**The task:** What lines of the data include the string "cooled"? Copy them all.

(Entries taken from a collection)

★ ★ ★ ★ ★ ★ ★

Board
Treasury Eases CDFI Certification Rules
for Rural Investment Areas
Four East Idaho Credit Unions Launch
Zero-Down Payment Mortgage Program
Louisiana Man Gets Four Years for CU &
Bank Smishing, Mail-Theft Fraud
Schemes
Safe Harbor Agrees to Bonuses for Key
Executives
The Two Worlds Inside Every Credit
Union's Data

★ ★ ★ ★ ★ ★ ★

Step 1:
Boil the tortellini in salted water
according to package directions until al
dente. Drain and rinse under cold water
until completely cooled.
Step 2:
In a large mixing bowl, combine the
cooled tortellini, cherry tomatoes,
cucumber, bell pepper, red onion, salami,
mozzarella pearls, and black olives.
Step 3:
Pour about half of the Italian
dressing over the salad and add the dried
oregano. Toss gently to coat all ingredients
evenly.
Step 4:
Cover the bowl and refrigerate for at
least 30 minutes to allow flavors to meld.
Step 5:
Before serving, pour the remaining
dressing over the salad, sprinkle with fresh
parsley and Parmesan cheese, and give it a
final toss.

★ ★ ★ ★ ★ ★ ★

**Written answer:**
until completely cooled.
cooled tortellini, cherry tomatoes,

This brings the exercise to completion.